Face au Monsieur Cuisine de Lidl, Thermomix mise sur l’innovation et les services



Face au Monsieur Cuisine de Lidl, Thermomix mise sur l'innovation et les services

Le robot de cuisine de l’Allemand Vorwerk fête ses 50 ans et voit le nombre de concurrents grossir année après année. Pour résister à cette vague, le Thermomix lance de nouveaux accessoires et noue des partenariats pour fidéliser sa clientèle prémium.

Chez Vorwek, il y a un nom qu’on ne prononce pas. C’est Monsieur Cuisine, le robot multifonctions vendu chez Lidl dont la dernière version a été présentée mercredi. La veille d’une conférence de presse dédiée au 50 ans du Thermomix…

Autant dire que le sujet fait grincer des dents, alors que des procédures judiciaires pour contrefaçon sont toujours en cours.

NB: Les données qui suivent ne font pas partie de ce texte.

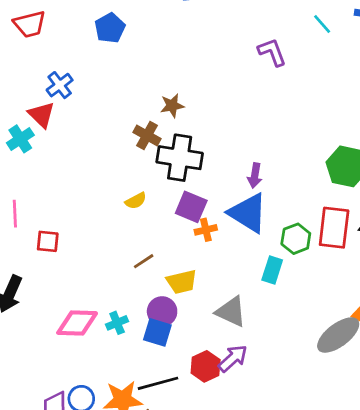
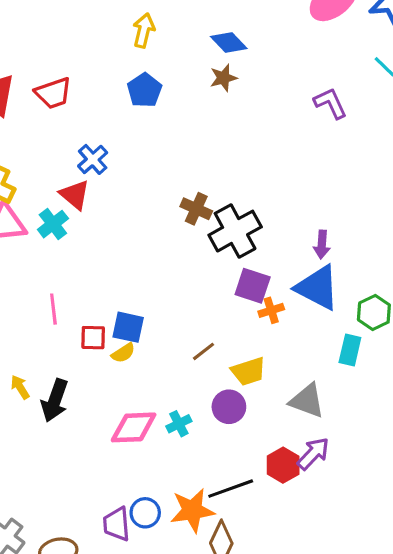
brown star: (172, 106) -> (223, 78), moved
black cross: (180, 158) -> (235, 231), turned -33
yellow semicircle: (136, 201) -> (123, 353), moved
blue square: (157, 332) -> (128, 327), moved

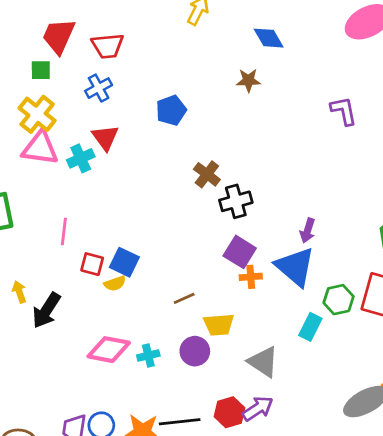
brown star: (223, 78) -> (248, 80), moved
blue pentagon: (144, 90) -> (171, 110), moved
blue cross: (93, 159) -> (99, 88), moved
black cross: (235, 231) -> (236, 201), size x0.7

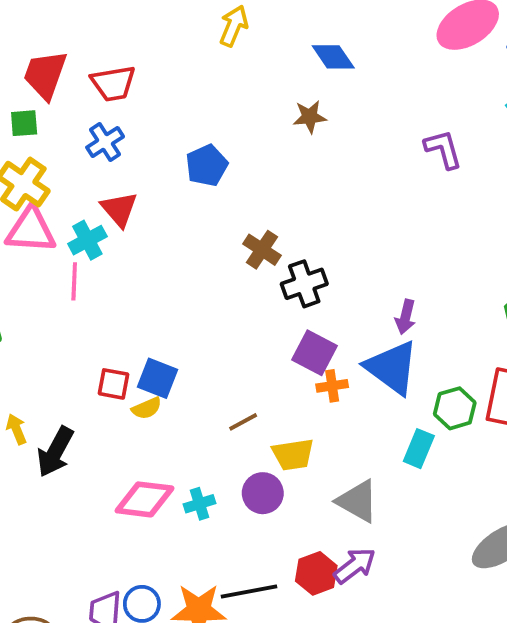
pink line: (64, 232) -> (74, 281), moved

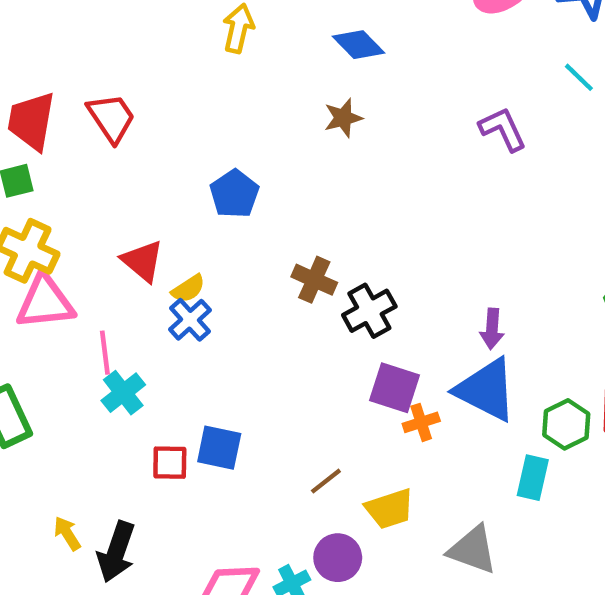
red trapezoid: (113, 83) -> (111, 118), turned -105
blue cross: (105, 142) -> (190, 320), moved
cyan cross: (87, 240) -> (123, 393), moved
yellow semicircle: (147, 408) -> (188, 289), moved
purple circle: (263, 493) -> (338, 558), moved

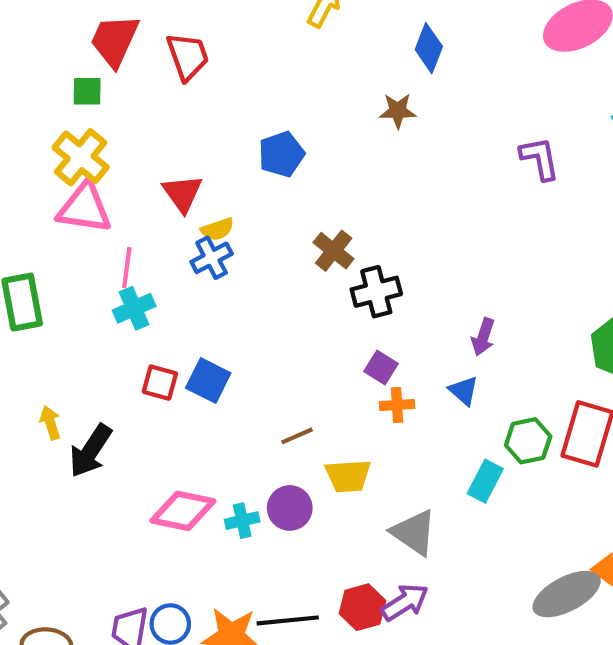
blue diamond: (359, 45) -> (429, 48), turned 51
purple square: (395, 388) -> (381, 367), size x0.7
blue triangle: (486, 390) -> (464, 391), size x0.5

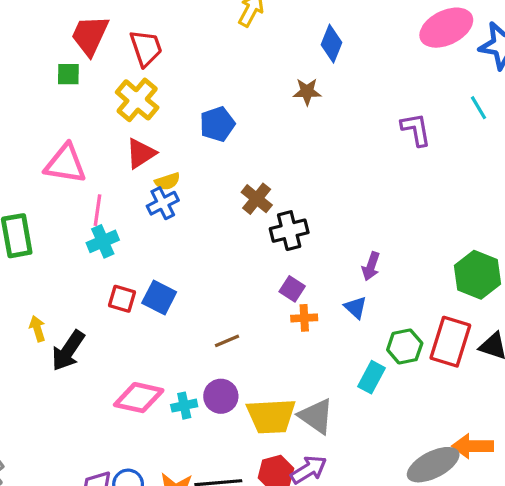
yellow cross: (81, 157) -> (137, 100), moved
red triangle: (182, 193) -> (141, 153), turned 32
yellow trapezoid: (348, 476) -> (271, 416), moved, size x1.4

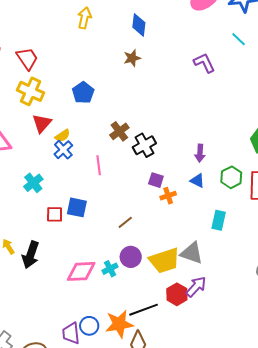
brown cross: (257, 199) -> (119, 131), turned 30
pink line: (97, 210) -> (99, 165), moved
green hexagon: (405, 347) -> (231, 177), moved

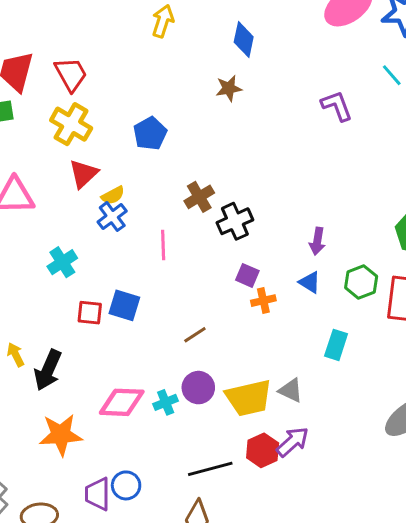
gray triangle: (192, 253) -> (291, 390), size x0.7
orange star: (119, 324) -> (61, 435), moved

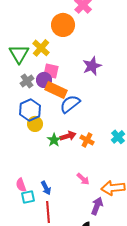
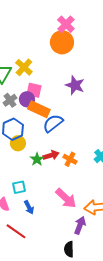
orange circle: (63, 25) -> (62, 42), moved
purple star: (92, 66) -> (75, 85), turned -30
pink arrow: (83, 179) -> (66, 198), size x1.6
cyan square: (28, 197) -> (19, 187), moved
red line: (48, 212) -> (16, 231), moved, turned -50

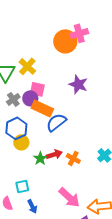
pink cross: (66, 24) -> (79, 33), moved, turned 30

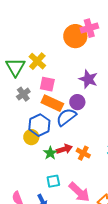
purple circle: (30, 98) -> (77, 102), moved
blue hexagon: (16, 128) -> (39, 125), moved
cyan square: (22, 186) -> (53, 181), moved

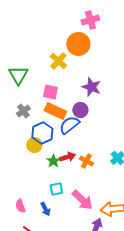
pink cross: (89, 28) -> (90, 20), moved
yellow cross: (37, 61) -> (58, 61), moved
gray cross: (23, 94) -> (23, 111), moved

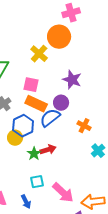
orange cross: (86, 161) -> (84, 126), moved

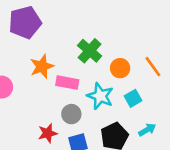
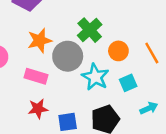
pink rectangle: (67, 83) -> (36, 76), moved
gray circle: (71, 114) -> (68, 56), moved, size x1.5
cyan arrow: (147, 130) -> (149, 108), moved

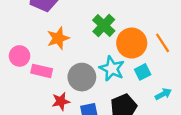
orange circle: (118, 51) -> (132, 43), size x1.6
gray circle: (68, 56) -> (82, 77), moved
pink rectangle: (36, 76) -> (42, 71), moved

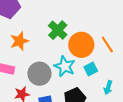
cyan arrow: (163, 94) -> (108, 88), turned 136

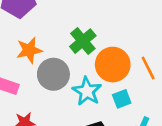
gray circle: (39, 74) -> (53, 74), moved

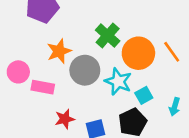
cyan square: (122, 99) -> (144, 95), moved

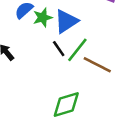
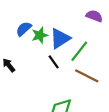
green line: (77, 50) -> (79, 51), moved

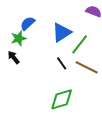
green star: (40, 35) -> (19, 38), moved
black line: (54, 62) -> (62, 63), moved

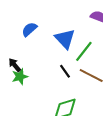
blue triangle: (62, 32) -> (65, 39), turned -40
green star: (19, 38) -> (20, 77), moved

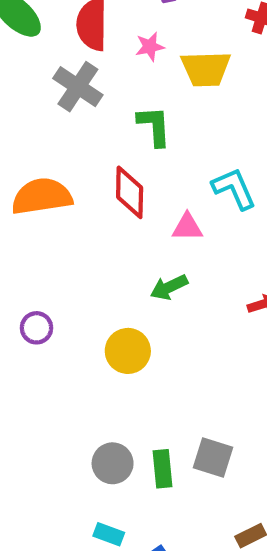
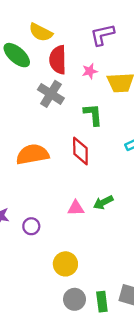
pink triangle: (187, 227) -> (76, 208), moved
yellow circle: (128, 351) -> (65, 264), moved

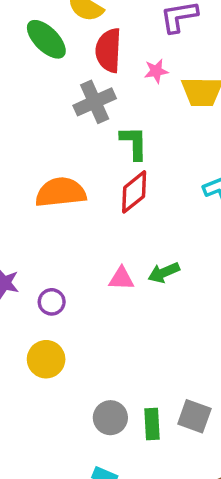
gray cross: (51, 94) -> (95, 102), turned 30
green L-shape: (93, 115) -> (134, 143), moved
red diamond: (80, 151) -> (134, 192), turned 48
yellow circle: (65, 264) -> (46, 359), moved

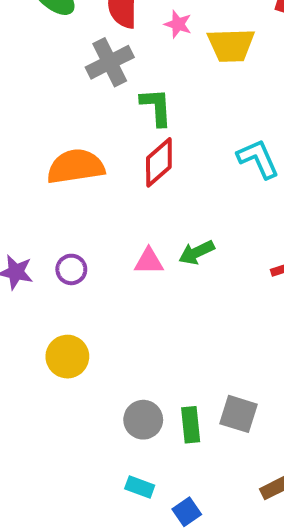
pink star: (156, 71) -> (178, 24), turned 30
purple circle: (52, 302) -> (71, 269), moved

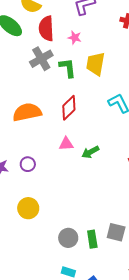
yellow trapezoid: (231, 45) -> (95, 64), moved, turned 105
green L-shape: (156, 107) -> (68, 68), moved
pink triangle: (149, 261) -> (66, 144), moved

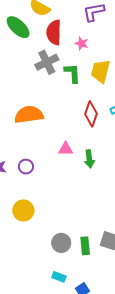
red diamond: (69, 108) -> (91, 114), moved, turned -30
green arrow: (90, 152) -> (89, 159), turned -72

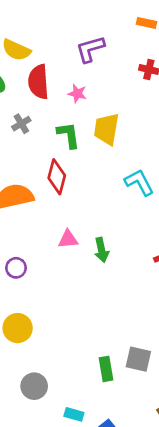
gray cross: (47, 62) -> (21, 124), moved, size x0.6
red diamond: (91, 114) -> (57, 177), moved
gray circle: (61, 243) -> (34, 386), moved

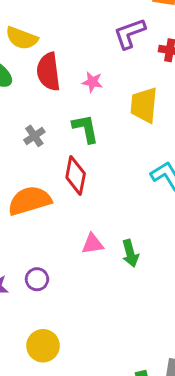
purple L-shape: (90, 49) -> (130, 33), moved
gray cross: (21, 124) -> (34, 136), moved
yellow trapezoid: (107, 129) -> (144, 105), moved

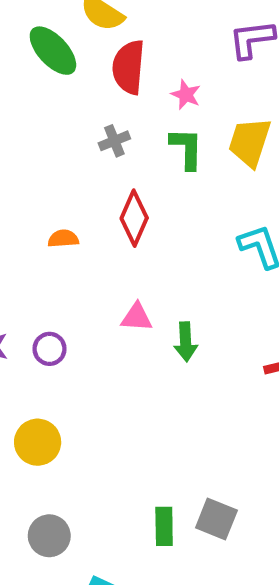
green L-shape: (85, 129) -> (187, 148), moved
gray cross: (34, 136) -> (114, 141), moved
orange semicircle: (30, 201) -> (63, 239), size x0.5

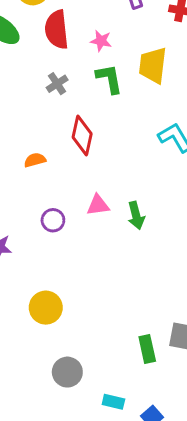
purple circle: (50, 349) -> (53, 220), moved

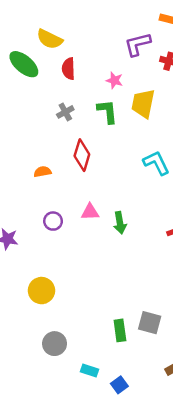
red semicircle: (57, 30) -> (68, 69), size x0.7
pink star: (101, 41) -> (114, 80), moved

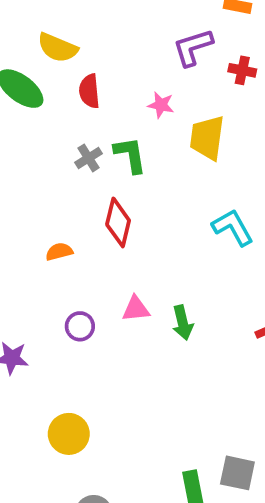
green L-shape: (107, 111) -> (130, 155), moved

Pour Vorwek, inventeur du Thermomix, pas question de jouer dans la même cour. Le robot allemand coûte près de 4 fois plus cher (1359 euros) mais assume pleinement son statut premium. L’usine, qui produit les robots, se trouve à Cloyes-sur-le-Loir (Eure-et-Loir) avec des éléments principalement venus de France (bol) ou d’Allemagne (couteaux) quand Monsieur Cuisine est entièrement produit en Chine.

Si le robot de Lidl s’arrache, Vorwek a connu une croissance impressionnante en 2020 grâce aux confinements. L’Allemand affiche un chiffre d’affaires de 3,2 milliards d’euros pour l’année dernière (en croissance de 20%) dont la moitié vient du Thermomix. Si le pays de naissance est le plus gros marché, la France arrive juste derrière. Et la tendance 2021 s’annonce aussi « très forte » explique Nathalie Gamby, directrice Marketing & Expérience Client pour la France.

Fidéliser au prix fort

L’effet Covid a joué à plein et, pour le moment, Vorwerk n’a pas souffert des pénuries de composants électroniques pour répondre à la demande. Mais pour maintenir la demande, face à une concurrence qui brade les prix, le made in France ne suffit pas.

Alors le Thermomix s’enrichit de nouveaux accessoires, censés rendre la cuisine toujours plus pratique, toujours plus facile. Le prochain, qui arrivera dans le commerce en début d’année prochaine, sert à éplucher les pommes de terres. Avec des picots spéciaux installés sur un disque, les légumes subissent un peeling efficace de quatre minutes. Une nouveauté anecdotique? Plutôt une nouveauté de plus, après la sortie l’année dernière du Thermomix Friend, un petit robot qui sert d’extension au bol principal.

Et chez Vorwek, les nouveautés se payent cher: 499 euros pour le Friend (qui ne peut pas s’utiliser sans le robot de base) et 35 euros pour l’éplucheur de pommes de terre.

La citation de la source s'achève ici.